Forget names, faces? Embarrassed by your poor command of English? Have you encountered a mysterious and possibly very rude phrase, but you're afraid to ask what it meant? This is the place for you. Leave such face pyjamas here, and let our panel of resident experts laugh at them.
Certainly not! I think you'd be likely to get slapped should you dare ask for such a thing! Let's just say you'd be more likely to find that sort of, erm, 'entertainment' in, say, Soho or Montmartre or 5 Bradley Road, Peterborough. (Just say Angus sent you...). Now that I've tipped you off, what is the purpose of an Easter Staverley?
That's an ancient religion. Devotees turn their back on Mecca, whistle three times and pray to their cooking pots. Of course with the advent of modern gas stoves, this particular cult has fallen into decline. I came across a reference to a Hogsbotham in a book I'm reading, but can't for the life of me work out what it is. Can anybody help?
Literally a hogshead's bottom, this means something similar to the modern expression "scraping the bottom of the barrel". A hogsbotham is something so produced.

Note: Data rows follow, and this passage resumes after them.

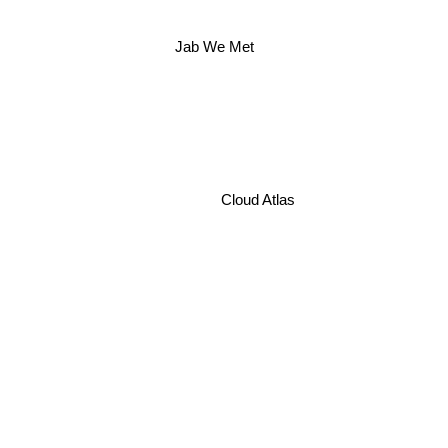
Jab We Met
Cloud Atlas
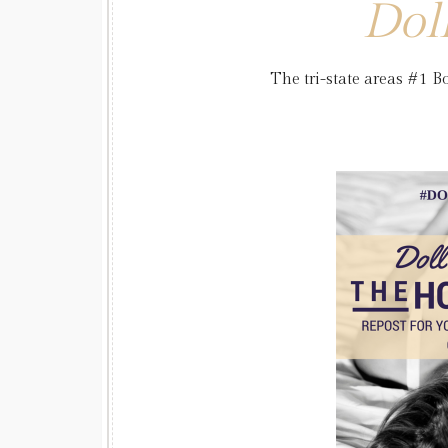
Dol
The tri-state areas #1 Bo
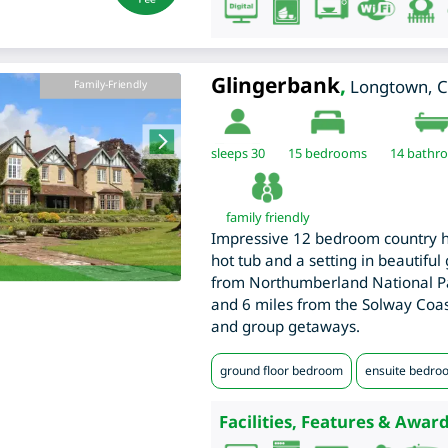
Glingerbank
,
Longtown
,
C
Family-Friendly
sleeps 30
15
bedrooms
14 bathr
family friendly
Impressive 12 bedroom country h
hot tub and a setting in beautiful
from Northumberland National Pa
and 6 miles from the Solway Coast
and group getaways.
ground floor bedroom
ensuite bedro
Facilities, Features & Award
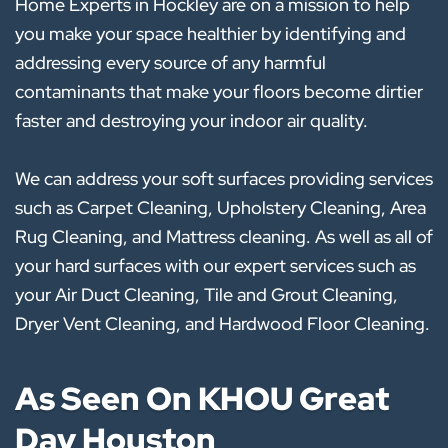
Home Experts in Hockley are on a mission to help
you make your space healthier by identifying and
addressing every source of any harmful
contaminants that make your floors become dirtier
faster and destroying your indoor air quality.
We can address your soft surfaces providing services
such as Carpet Cleaning, Upholstery Cleaning, Area
Rug Cleaning, and Mattress cleaning. As well as all of
your hard surfaces with our expert services such as
your Air Duct Cleaning, Tile and Grout Cleaning,
Dryer Vent Cleaning, and Hardwood Floor Cleaning.
As Seen On KHOU Great
Day Houston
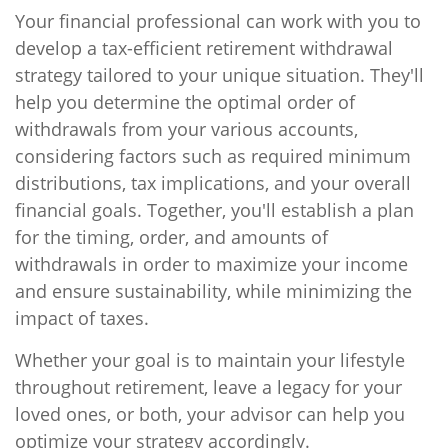
Your financial professional can work with you to
develop a tax-efficient retirement withdrawal
strategy tailored to your unique situation. They'll
help you determine the optimal order of
withdrawals from your various accounts,
considering factors such as required minimum
distributions, tax implications, and your overall
financial goals. Together, you'll establish a plan
for the timing, order, and amounts of
withdrawals in order to maximize your income
and ensure sustainability, while minimizing the
impact of taxes.
Whether your goal is to maintain your lifestyle
throughout retirement, leave a legacy for your
loved ones, or both, your advisor can help you
optimize your strategy accordingly.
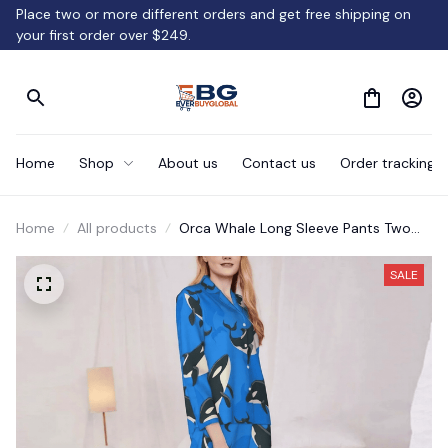
Place two or more different orders and get free shipping on 
your first order over $249.
Home
Shop
About us
Contact us
Order tracking
Home
All products
Orca Whale Long Sleeve Pants Two
Piece Set
SALE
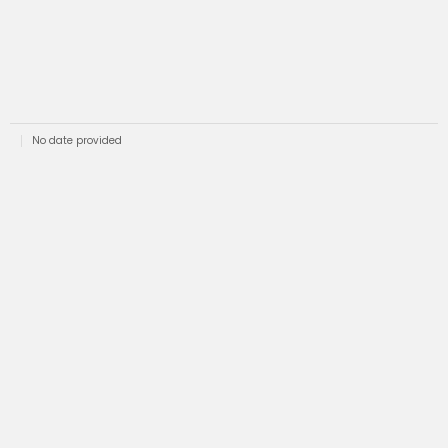
No date provided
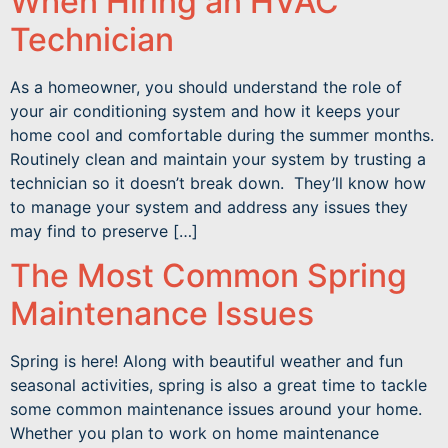
When Hiring an HVAC
Technician
As a homeowner, you should understand the role of
your air conditioning system and how it keeps your
home cool and comfortable during the summer months.
Routinely clean and maintain your system by trusting a
technician so it doesn’t break down. They’ll know how
to manage your system and address any issues they
may find to preserve […]
The Most Common Spring
Maintenance Issues
Spring is here! Along with beautiful weather and fun
seasonal activities, spring is also a great time to tackle
some common maintenance issues around your home.
Whether you plan to work on home maintenance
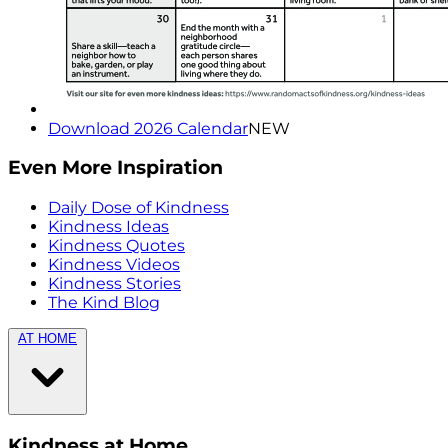
Download 2026 Calendar
NEW
Even More Inspiration
Daily Dose of Kindness
Kindness Ideas
Kindness Quotes
Kindness Videos
Kindness Stories
The Kind Blog
AT HOME
Kindness at Home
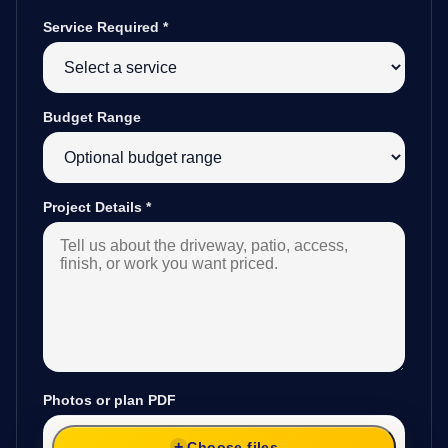
Service Required
*
Budget Range
Project Details
*
Photos or plan PDF
Choose files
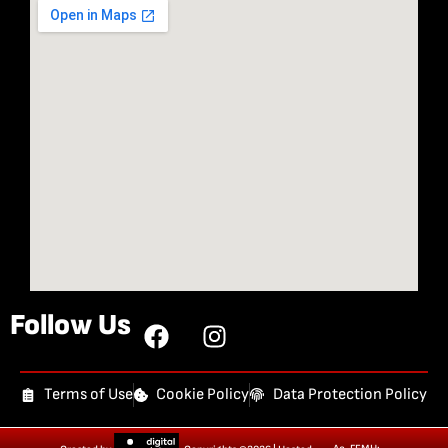
Follow Us
Terms of Use
Cookie Policy
Data Protection Policy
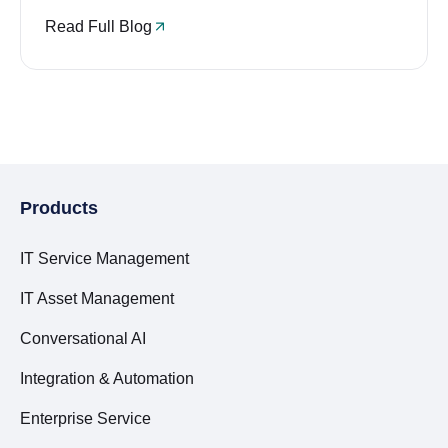
Read Full Blog
Products
IT Service Management
IT Asset Management
Conversational AI
Integration & Automation
Enterprise Service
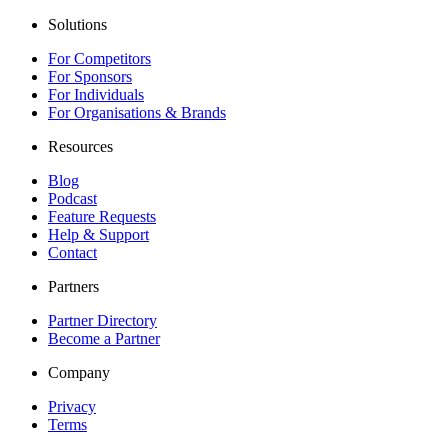
Solutions
For Competitors
For Sponsors
For Individuals
For Organisations & Brands
Resources
Blog
Podcast
Feature Requests
Help & Support
Contact
Partners
Partner Directory
Become a Partner
Company
Privacy
Terms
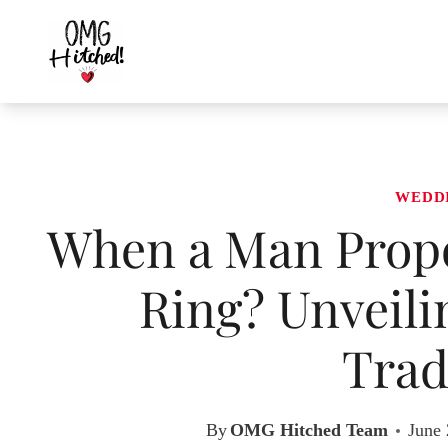
Skip
to
content
WEDD
When a Man Propo
Ring? Unveil
Trad
By
OMG Hitched Team
June 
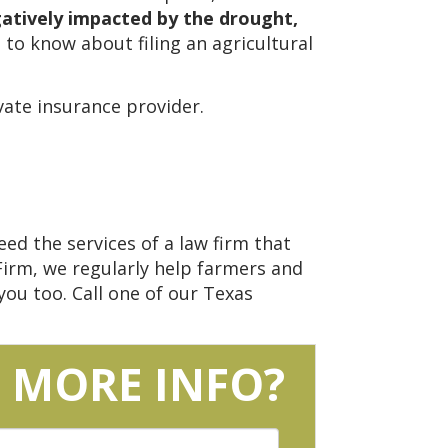
gatively impacted by the drought,
 to know about filing an agricultural
ate insurance provider.
ed the services of a law firm that
Firm, we regularly help farmers and
ou too. Call one of our Texas
 MORE INFO?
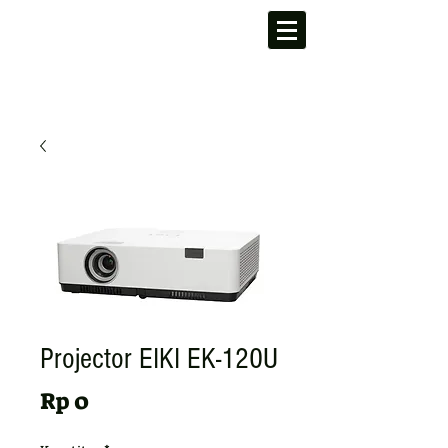
Projector EIKI EK-120U
Harga
Rp 0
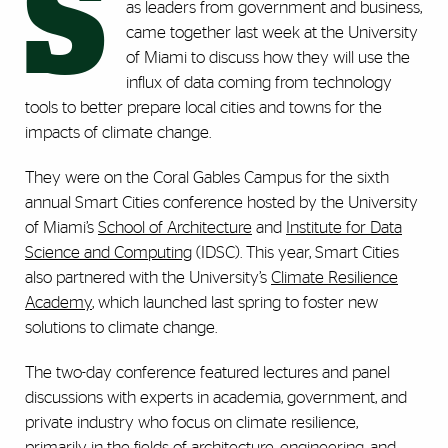
S
as leaders from government and business,
came together last week at the University
of Miami to discuss how they will use the
influx of data coming from technology
tools to better prepare local cities and towns for the
impacts of climate change.
They were on the Coral Gables Campus for the sixth
annual Smart Cities conference hosted by the University
of Miami’s
School of Architecture
and
Institute for Data
Science and Computing
(IDSC). This year, Smart Cities
also partnered with the University’s
Climate Resilience
Academy
, which launched last spring to foster new
solutions to climate change.
The two-day conference featured lectures and panel
discussions with experts in academia, government, and
private industry who focus on climate resilience,
primarily in the fields of architecture, engineering, and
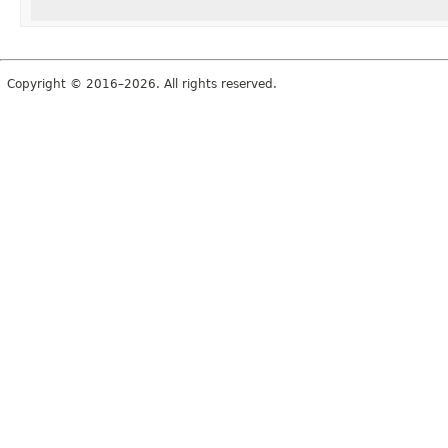
Copyright © 2016–2026. All rights reserved.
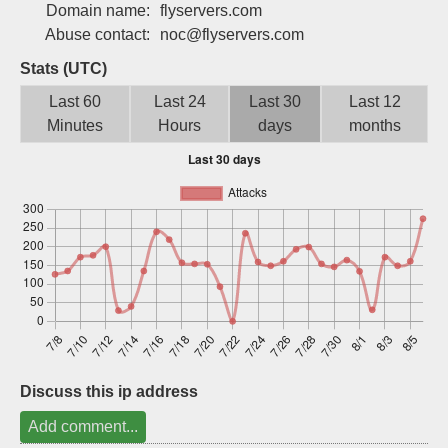
Domain name:
flyservers.com
Sign up
Abuse contact:
noc@flyservers.com
Stats (UTC)
Last 60
Last 24
Last 30
Last 12
Minutes
Hours
days
months
Discuss this ip address
Add comment...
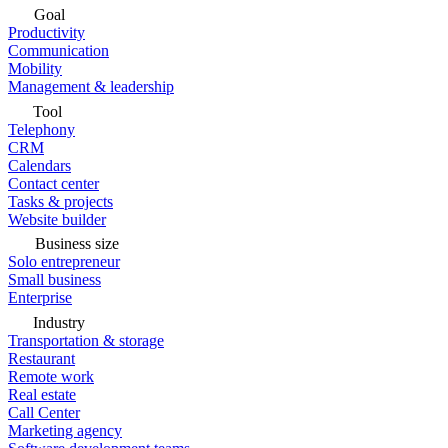
Goal
Productivity
Communication
Mobility
Management & leadership
Tool
Telephony
CRM
Calendars
Contact center
Tasks & projects
Website builder
Business size
Solo entrepreneur
Small business
Enterprise
Industry
Transportation & storage
Restaurant
Remote work
Real estate
Call Center
Marketing agency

Perhaps we have reached the hogsbotham of this game? Perhaps the definition of Inverted Nuptials will decide?
A posh name for divorce in which the grounds for separation relate to a so-called "sixty-nine" act performed by one of the partners with NOT the other partner (IYSWIM). Keen mathematicians will immediately perceive that 69 looks the same upside-down as right-way-up.
As to termination, I agree, Raak. But, just as a final question, what's a Mornington Crescent?